As if summoned, the bulb inside the silk ignited—no cord, no battery. A soft red halo filled the shop. Mei Lin’s reflection in the window showed only the lantern; her own figure was missing. Julian felt fingers brush the back of his neck, cold as river stones. He spun around. Nothing. Mei Lin spoke quickly: “We must open a door in the painting. Give the soul passage before it attaches to you.” She asked for ink, a rabbit-hair brush, and rice paper. Julian supplied them, hands trembling. Mei Lin diluted the ink with her own tears—she later said tears were the only water she trusted—and painted a single door ajar on the smallest house. The moment the brush lifted, the lantern’s light flared white.

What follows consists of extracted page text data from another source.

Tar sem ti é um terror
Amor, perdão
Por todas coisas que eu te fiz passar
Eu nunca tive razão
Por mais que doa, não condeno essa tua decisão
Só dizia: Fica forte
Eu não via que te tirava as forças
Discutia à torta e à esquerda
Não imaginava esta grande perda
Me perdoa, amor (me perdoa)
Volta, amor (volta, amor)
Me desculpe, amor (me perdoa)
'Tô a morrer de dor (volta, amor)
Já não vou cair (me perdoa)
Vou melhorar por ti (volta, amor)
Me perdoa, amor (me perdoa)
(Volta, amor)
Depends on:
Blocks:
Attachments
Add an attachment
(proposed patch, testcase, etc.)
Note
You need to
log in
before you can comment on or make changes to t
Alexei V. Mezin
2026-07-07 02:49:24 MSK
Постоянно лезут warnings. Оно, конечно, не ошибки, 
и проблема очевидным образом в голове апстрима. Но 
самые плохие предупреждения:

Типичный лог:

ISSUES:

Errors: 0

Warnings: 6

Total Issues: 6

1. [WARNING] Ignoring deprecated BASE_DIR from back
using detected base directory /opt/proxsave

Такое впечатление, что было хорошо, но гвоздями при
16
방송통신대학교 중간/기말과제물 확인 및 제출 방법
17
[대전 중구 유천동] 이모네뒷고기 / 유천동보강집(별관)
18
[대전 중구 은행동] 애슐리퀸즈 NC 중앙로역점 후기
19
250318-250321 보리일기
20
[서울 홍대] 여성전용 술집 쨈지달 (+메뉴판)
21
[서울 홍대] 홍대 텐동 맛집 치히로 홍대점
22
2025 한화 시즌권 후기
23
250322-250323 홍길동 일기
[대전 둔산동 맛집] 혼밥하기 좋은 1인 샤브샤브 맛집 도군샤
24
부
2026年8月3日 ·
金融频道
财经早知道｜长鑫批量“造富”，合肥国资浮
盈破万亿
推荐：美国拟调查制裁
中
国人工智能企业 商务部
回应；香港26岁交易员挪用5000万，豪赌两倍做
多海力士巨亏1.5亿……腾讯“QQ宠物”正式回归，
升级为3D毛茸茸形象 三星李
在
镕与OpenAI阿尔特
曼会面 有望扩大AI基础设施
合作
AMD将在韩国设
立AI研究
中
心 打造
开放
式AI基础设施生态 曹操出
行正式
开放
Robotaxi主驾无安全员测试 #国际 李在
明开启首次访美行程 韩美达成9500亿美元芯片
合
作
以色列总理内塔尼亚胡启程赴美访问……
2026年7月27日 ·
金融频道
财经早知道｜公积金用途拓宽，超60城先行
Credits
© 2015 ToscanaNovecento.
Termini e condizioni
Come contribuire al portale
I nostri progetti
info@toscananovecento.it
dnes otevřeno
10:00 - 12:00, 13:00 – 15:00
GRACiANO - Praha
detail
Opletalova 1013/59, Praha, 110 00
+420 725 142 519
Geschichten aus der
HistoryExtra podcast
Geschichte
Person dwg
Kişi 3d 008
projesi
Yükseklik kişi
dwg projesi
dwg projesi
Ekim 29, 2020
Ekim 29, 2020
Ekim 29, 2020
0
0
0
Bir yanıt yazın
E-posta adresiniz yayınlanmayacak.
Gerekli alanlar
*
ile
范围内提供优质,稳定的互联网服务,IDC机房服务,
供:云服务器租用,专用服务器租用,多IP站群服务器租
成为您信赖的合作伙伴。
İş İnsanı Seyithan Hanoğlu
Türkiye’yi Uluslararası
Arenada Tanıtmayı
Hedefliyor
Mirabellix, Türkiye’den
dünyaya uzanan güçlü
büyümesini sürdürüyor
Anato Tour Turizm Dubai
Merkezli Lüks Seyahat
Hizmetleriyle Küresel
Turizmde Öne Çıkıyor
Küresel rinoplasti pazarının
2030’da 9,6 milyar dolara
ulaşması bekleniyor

The woman from Julian’s dream materialized between them, form wavering like heat above summer pavement. She bowed to Mei Lin, then to Julian, and mouthed words they heard inside their bones: “Thank you for seeing me.” The lantern folded in on itself, silk collapsing like a dying moon, until only a red paper crane remained. The woman stepped backward into the painted village, feet dissolving into ink that soaked into the paper. The crane fluttered once, lifted by wind that smelled of sandalwood and salt, and slipped through the skylight into the London night.
Julian never found the parcel’s sender. He kept the paper crane in a glass case, and on the anniversary of that night he lights a stick of sandalwood incense. The crane never moves again, yet each year the sealed doors in the remaining painting crack open a fraction wider, as though somewhere a village is slowly preparing for every lost soul to come home. Julian no longer dreams of rivers without stars. Instead he dreams of cranes flying across the Thames, carrying red lanterns that guide the living and the dead toward the same gentle dawn.